:: Problem ::
Excluding pictures, retype the line with "CASA DEL CINEMA" and each line that follows it to the end of the data below, word for word.

Page-level text extractions:

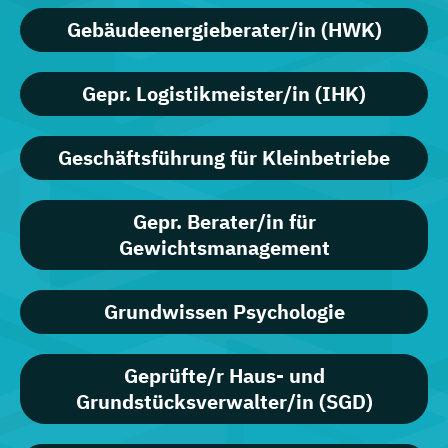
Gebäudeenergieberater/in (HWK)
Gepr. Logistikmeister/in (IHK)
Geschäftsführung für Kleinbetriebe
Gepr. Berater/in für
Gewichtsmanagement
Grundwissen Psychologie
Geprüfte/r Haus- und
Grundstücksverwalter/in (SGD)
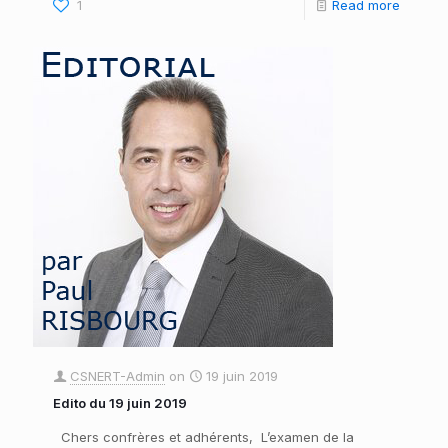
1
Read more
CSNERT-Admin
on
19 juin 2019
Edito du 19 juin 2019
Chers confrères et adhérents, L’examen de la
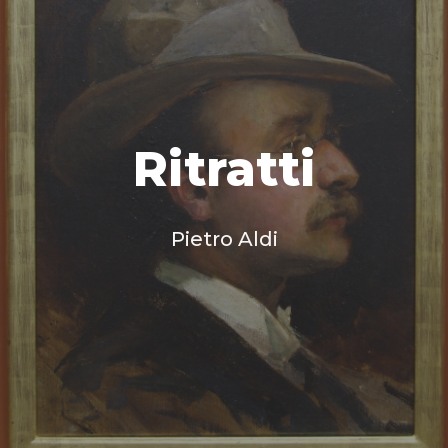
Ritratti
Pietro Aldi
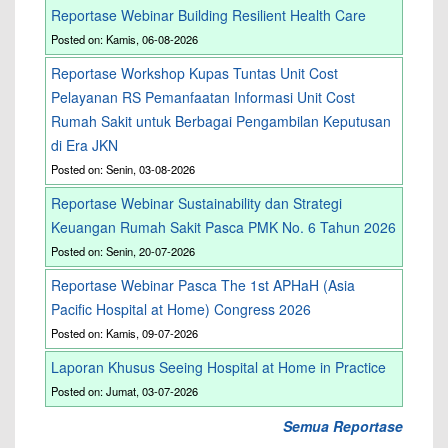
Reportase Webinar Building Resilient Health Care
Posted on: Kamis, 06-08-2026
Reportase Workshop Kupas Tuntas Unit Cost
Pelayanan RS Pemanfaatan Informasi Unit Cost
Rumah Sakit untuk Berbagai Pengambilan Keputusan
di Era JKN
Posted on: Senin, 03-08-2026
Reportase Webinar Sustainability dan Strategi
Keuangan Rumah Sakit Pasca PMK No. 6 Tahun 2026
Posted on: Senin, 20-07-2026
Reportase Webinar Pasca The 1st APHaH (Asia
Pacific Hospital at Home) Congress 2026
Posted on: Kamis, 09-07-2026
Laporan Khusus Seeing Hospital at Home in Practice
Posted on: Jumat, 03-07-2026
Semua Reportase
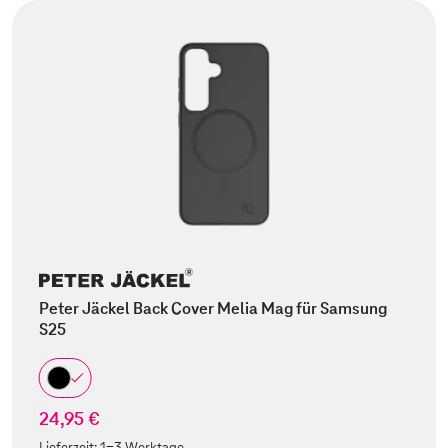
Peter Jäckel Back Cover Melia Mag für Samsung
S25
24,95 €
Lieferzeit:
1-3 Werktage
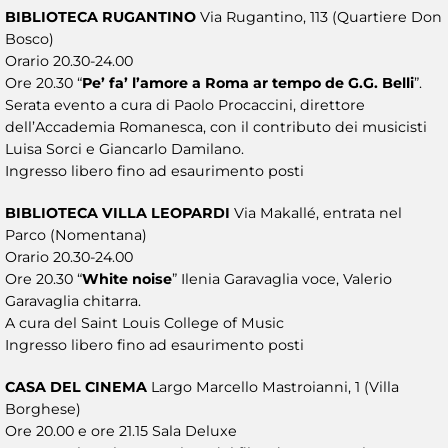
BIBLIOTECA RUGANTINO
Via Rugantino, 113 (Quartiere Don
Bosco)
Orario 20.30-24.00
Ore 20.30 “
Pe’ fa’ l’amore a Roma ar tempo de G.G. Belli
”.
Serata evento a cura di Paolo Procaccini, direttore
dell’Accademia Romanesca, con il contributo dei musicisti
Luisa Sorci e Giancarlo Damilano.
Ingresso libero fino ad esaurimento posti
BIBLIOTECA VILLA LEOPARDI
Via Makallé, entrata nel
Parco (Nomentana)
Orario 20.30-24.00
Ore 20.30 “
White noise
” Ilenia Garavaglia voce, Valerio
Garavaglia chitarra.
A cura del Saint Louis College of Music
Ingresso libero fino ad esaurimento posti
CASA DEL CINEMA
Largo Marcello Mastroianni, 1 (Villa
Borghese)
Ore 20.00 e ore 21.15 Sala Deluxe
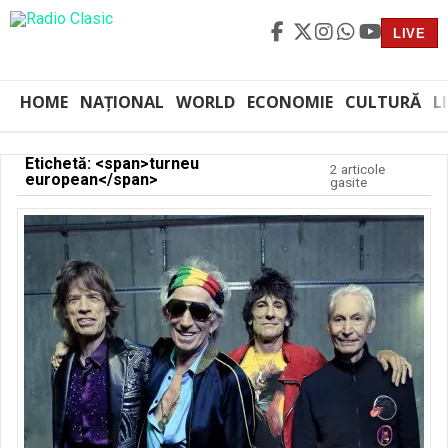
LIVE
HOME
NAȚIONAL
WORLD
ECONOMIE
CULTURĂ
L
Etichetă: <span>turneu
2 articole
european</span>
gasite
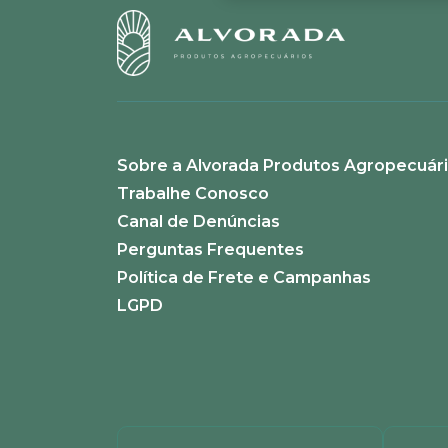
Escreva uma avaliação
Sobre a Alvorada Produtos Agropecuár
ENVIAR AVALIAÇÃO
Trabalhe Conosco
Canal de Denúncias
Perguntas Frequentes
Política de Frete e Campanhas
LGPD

:: Solution ::
CASA DEL CINEMA
Largo Marcello Mastroianni, 1 (Villa
Borghese)
Ore 20.00 e ore 21.15 Sala Deluxe
LIVE
HOME
NAȚIONAL
WORLD
ECONOMIE
CULTURĂ
L
Etichetă: <span>turneu
2 articole
european</span>
gasite
Escreva uma avaliação
Sobre a Alvorada Produtos Agropecuár
ENVIAR AVALIAÇÃO
Trabalhe Conosco
Canal de Denúncias
Perguntas Frequentes
Política de Frete e Campanhas
LGPD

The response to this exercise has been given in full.